Your task> Where does the word "resident" occur in the entries below? Copy every line that has it.

Stored records:
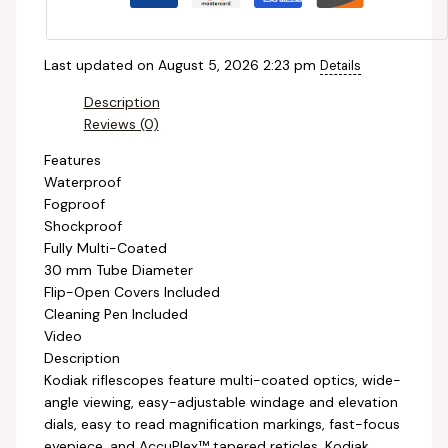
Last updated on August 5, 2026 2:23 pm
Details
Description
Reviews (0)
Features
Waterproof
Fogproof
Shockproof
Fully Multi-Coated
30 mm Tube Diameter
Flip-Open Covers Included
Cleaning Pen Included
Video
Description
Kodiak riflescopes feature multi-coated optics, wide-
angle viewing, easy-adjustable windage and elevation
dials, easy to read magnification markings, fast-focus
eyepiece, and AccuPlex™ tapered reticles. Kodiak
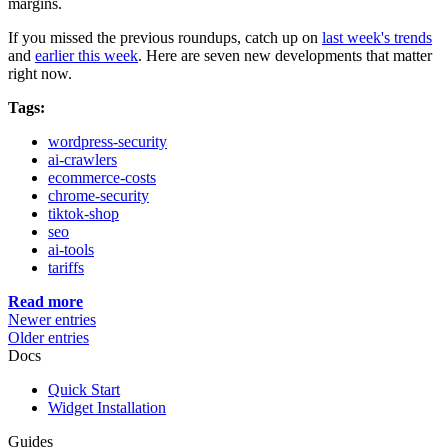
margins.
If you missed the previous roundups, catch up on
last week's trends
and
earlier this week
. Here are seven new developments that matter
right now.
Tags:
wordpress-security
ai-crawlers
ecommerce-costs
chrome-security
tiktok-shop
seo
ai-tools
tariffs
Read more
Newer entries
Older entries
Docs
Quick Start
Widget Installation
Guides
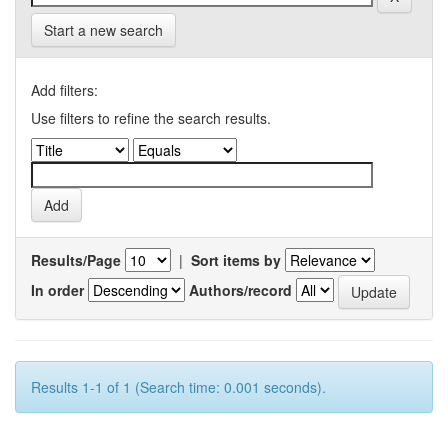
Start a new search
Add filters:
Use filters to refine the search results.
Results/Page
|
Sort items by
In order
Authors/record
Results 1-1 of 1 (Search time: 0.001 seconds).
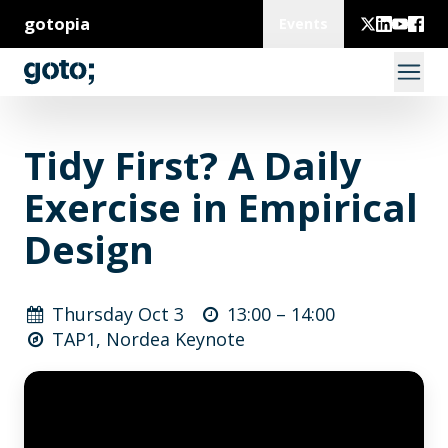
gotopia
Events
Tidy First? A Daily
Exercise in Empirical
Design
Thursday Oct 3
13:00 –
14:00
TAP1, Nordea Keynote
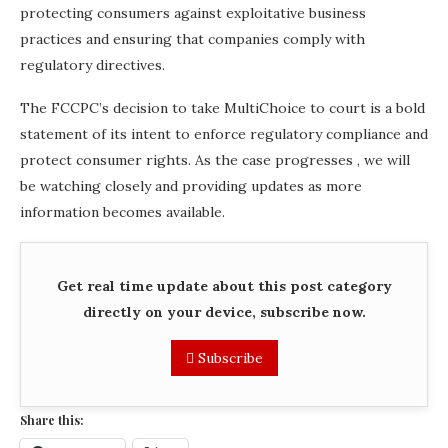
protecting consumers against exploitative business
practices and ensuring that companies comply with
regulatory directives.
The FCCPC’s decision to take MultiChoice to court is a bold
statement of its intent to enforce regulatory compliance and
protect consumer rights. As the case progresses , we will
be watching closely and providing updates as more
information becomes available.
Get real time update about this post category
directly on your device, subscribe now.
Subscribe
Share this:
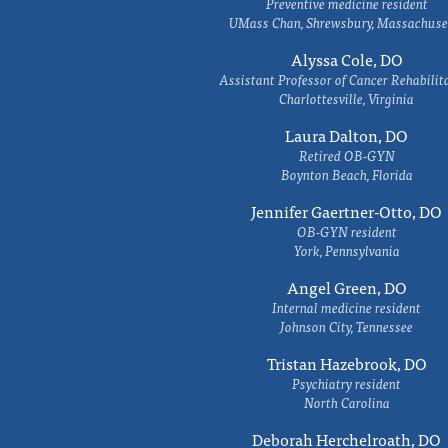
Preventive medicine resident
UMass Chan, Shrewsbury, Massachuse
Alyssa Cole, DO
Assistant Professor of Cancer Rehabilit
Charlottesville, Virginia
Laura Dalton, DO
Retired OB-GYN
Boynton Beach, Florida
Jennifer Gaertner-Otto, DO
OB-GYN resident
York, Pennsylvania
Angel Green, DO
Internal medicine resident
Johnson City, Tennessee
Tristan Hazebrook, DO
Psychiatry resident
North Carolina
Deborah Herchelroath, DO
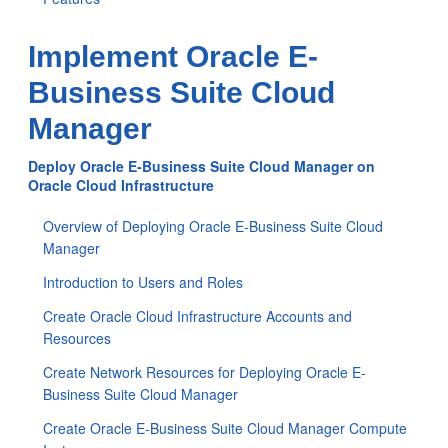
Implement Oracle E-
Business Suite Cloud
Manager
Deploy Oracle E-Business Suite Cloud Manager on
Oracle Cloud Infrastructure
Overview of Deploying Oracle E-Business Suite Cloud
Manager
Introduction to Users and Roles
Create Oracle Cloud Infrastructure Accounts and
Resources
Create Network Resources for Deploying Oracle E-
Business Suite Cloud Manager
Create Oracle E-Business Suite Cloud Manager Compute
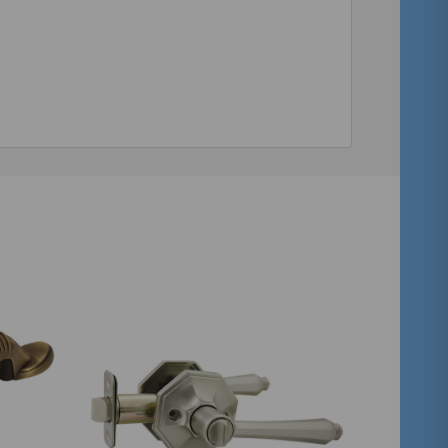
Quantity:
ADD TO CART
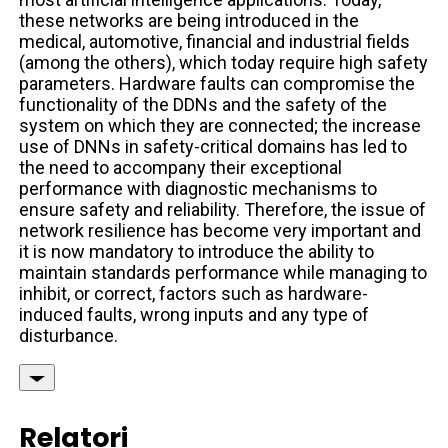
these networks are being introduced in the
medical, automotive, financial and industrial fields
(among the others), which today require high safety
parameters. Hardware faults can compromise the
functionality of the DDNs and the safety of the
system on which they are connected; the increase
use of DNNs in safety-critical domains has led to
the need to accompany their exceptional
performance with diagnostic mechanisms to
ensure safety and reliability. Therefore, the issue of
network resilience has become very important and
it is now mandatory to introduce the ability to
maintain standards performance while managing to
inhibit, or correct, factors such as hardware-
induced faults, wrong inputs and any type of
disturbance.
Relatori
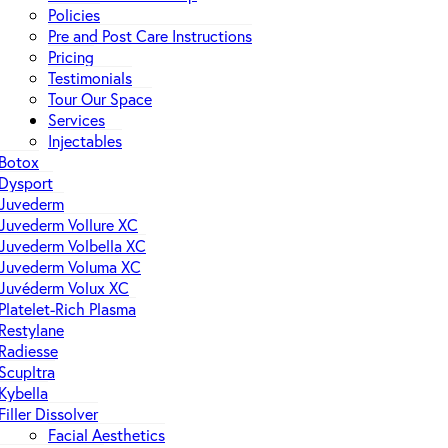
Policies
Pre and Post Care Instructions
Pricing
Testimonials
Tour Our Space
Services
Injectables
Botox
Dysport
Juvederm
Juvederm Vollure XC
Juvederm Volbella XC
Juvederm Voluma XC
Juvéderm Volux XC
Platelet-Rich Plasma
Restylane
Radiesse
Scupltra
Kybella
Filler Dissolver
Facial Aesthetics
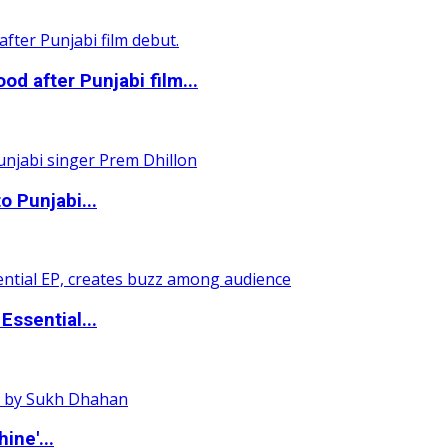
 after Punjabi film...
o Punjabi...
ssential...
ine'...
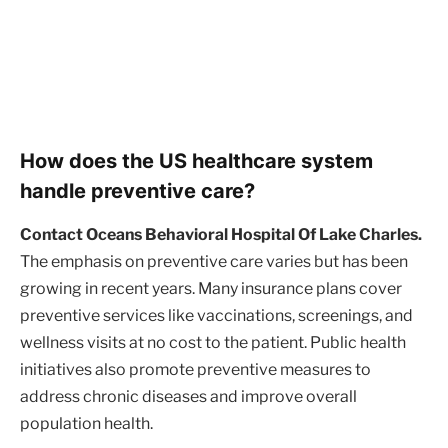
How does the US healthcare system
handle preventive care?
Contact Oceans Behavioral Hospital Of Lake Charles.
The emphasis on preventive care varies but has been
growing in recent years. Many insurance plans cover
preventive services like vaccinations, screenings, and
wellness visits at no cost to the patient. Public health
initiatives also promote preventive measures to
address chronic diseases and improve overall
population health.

Solution to the problem>
Preventive medicine resident
OB-GYN resident
Internal medicine resident
Psychiatry resident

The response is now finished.